§ Exercise objective:
Before copying, set the pictures aside; then repeat every line below verbatim.

§ Data shown:
##########
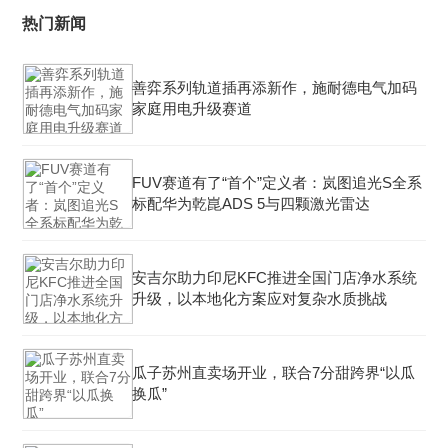
热门新闻
善弈系列轨道插再添新作，施耐德电气加码
家庭用电升级赛道
FUV赛道有了“首个”定义者：岚图追光S全系
标配华为乾崑ADS 5与四颗激光雷达
安吉尔助力印尼KFC推进全国门店净水系统
升级，以本地化方案应对复杂水质挑战
瓜子苏州直卖场开业，联合7分甜跨界“以瓜
换瓜”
##########
§ Your solution:
热门新闻
善弈系列轨道插再添新作，施耐德电气加码
家庭用电升级赛道
FUV赛道有了“首个”定义者：岚图追光S全系
标配华为乾崑ADS 5与四颗激光雷达
安吉尔助力印尼KFC推进全国门店净水系统
升级，以本地化方案应对复杂水质挑战
瓜子苏州直卖场开业，联合7分甜跨界“以瓜
换瓜”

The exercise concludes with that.